-- Input data follows --

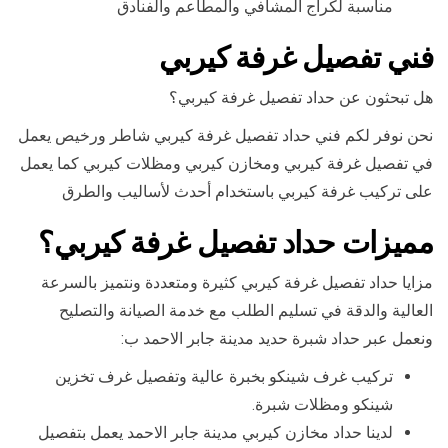
مناسبة لكراج المشافي والمطاعم والفنادق
فني تفصيل غرفة كيربي
هل تبحثون عن حداد تفصيل غرفة كيربي؟
نحن نوفر لكم فني حداد تفصيل غرفة كيربي شاطر ورخيص يعمل
في تفصيل غرفة كيربي ومخازن كيربي ومظلات كيربي كما يعمل
على تركيب غرفة كيربي باستخدام أحدث لأساليب والطرق
مميزات حداد تفصيل غرفة كيربي؟
مزايا حداد تفصيل غرفة كيربي كثيرة ومتعددة ونتميز بالسرعة
العالية والدقة في تسليم الطلب مع خدمة الصيانة والتصليح
ونعمل عبر حداد شبرة حديد مدينة جابر الاحمد ب:
تركيب غرف شينكو بخبرة عالية وتفصيل غرف تخزين
شينكو ومظلات شبرة.
لدينا حداد مخازن كيربي مدينة جابر الاحمد يعمل بتفصيل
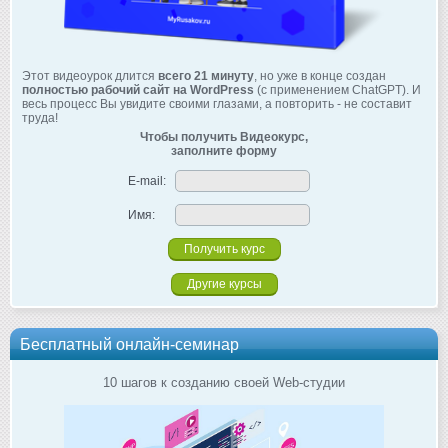
Этот видеоурок длится
всего 21 минуту
, но уже в конце создан
полностью рабочий сайт на WordPress
(с применением ChatGPT). И
весь процесс Вы увидите своими глазами, а повторить - не составит
труда!
Чтобы получить Видеокурс,
заполните форму
E-mail:
Имя:
Другие курсы
Бесплатный онлайн-семинар
10 шагов к созданию своей Web-студии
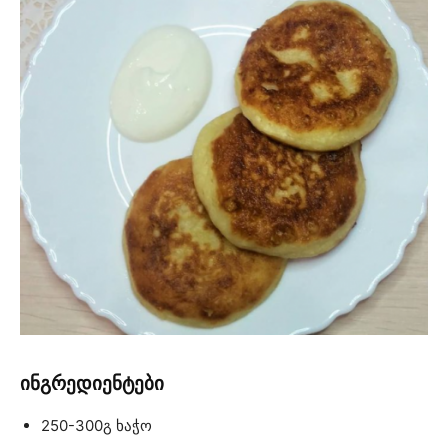
ინგრედიენტები
250-300გ ხაჭო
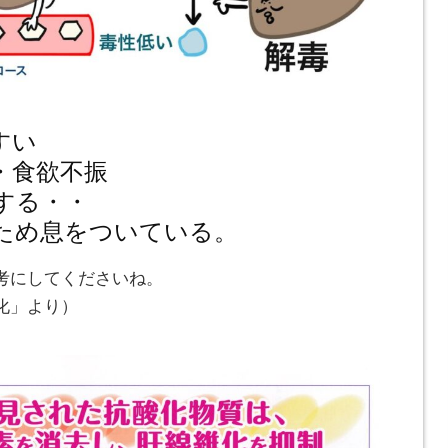
すい
・食欲不振
する・・
ため息をついている。
考にしてくださいね。
化」より）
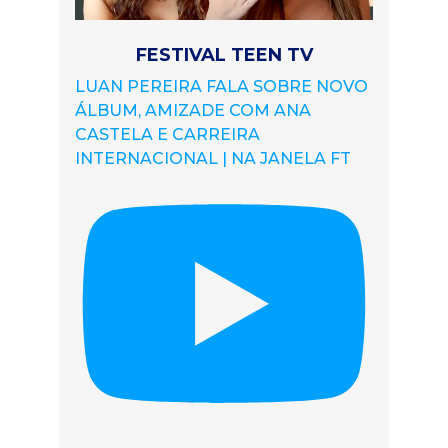
FESTIVAL TEEN TV
LUAN PEREIRA FALA SOBRE NOVO
ÁLBUM, AMIZADE COM ANA
CASTELA E CARREIRA
INTERNACIONAL | NA JANELA FT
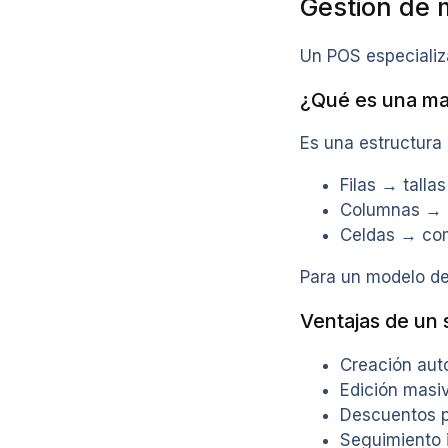
Gestión de m
Un POS especializ
¿Qué es una mat
Es una estructura
Filas → tallas
Columnas → 
Celdas → com
Para un modelo de 
Ventajas de un 
Creación aut
Edición masi
Descuentos p
Seguimiento i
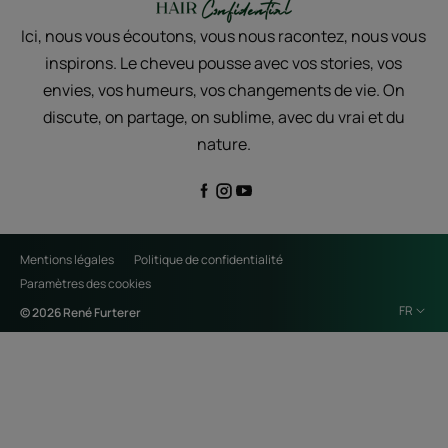
Ici, nous vous écoutons, vous nous racontez, nous vous
inspirons. Le cheveu pousse avec vos stories, vos
envies, vos humeurs, vos changements de vie. On
discute, on partage, on sublime, avec du vrai et du
nature.
Mentions légales
Politique de confidentialité
Paramètres des cookies
FR
© 2026 René Furterer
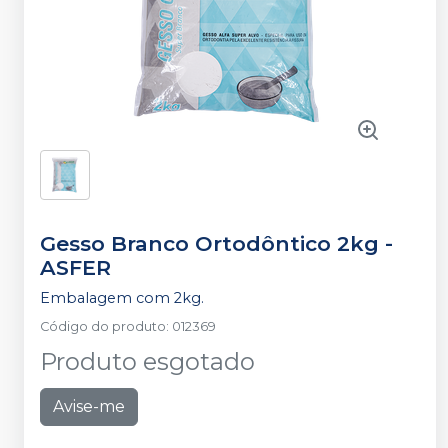
Gesso Branco Ortodôntico 2kg
-
ASFER
Embalagem com 2kg.
Código do produto
:
012369
Produto esgotado
Avise-me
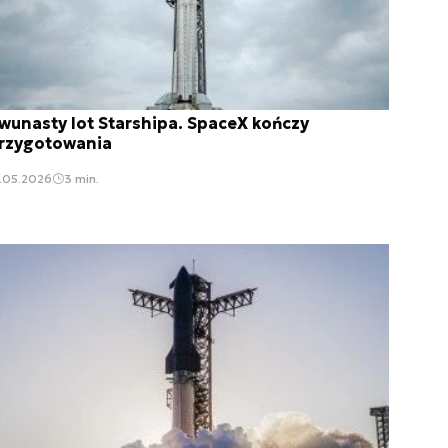
wunasty lot Starshipa. SpaceX kończy
rzygotowania
.05.2026
3 min.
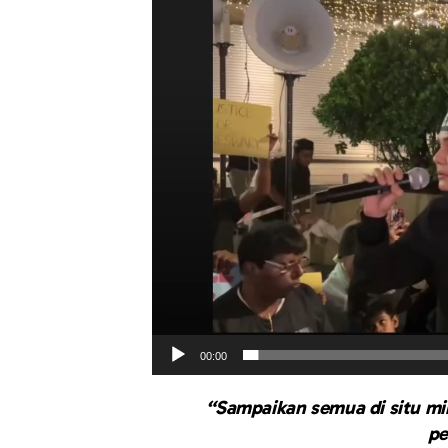
00:00
“Sampaikan semua di situ mi
pe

-- Input data concluded --

◆ Assignment
Please go through the data above and copy each line containing the word "شينكو".

◆ Exercise solution
تركيب غرف شينكو بخبرة عالية وتفصيل غرف تخزين
شينكو ومظلات شبرة.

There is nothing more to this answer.